EXERCISE - Could you retype the records below exactly as they appear, skipping any pictures?

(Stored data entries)
—————

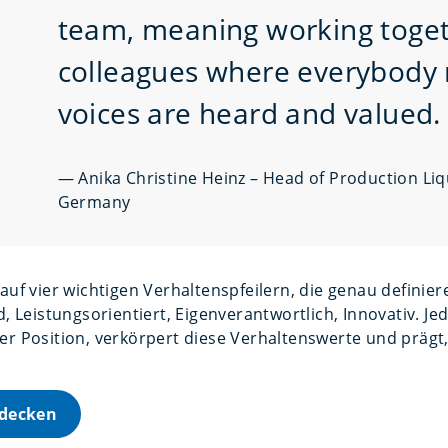
team, meaning working toget
colleagues where everybody
voices are heard and
valued.
—
Anika Christine Heinz – Head of Production Liqu
Germany
auf vier wichtigen Verhaltenspfeilern, die genau definiere
d, Leistungsorientiert, Eigenverantwortlich, Innovativ. Jed
er Position, verkörpert diese Verhaltenswerte und prägt,
tdecken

—————

PROBLEM SOLUTION -
team, meaning working toget
colleagues where everybody
voices are heard and
valued.
—
Anika Christine Heinz – Head of Production Liqu
Germany
auf vier wichtigen Verhaltenspfeilern, die genau definiere
d, Leistungsorientiert, Eigenverantwortlich, Innovativ. Jed
er Position, verkörpert diese Verhaltenswerte und prägt,
tdecken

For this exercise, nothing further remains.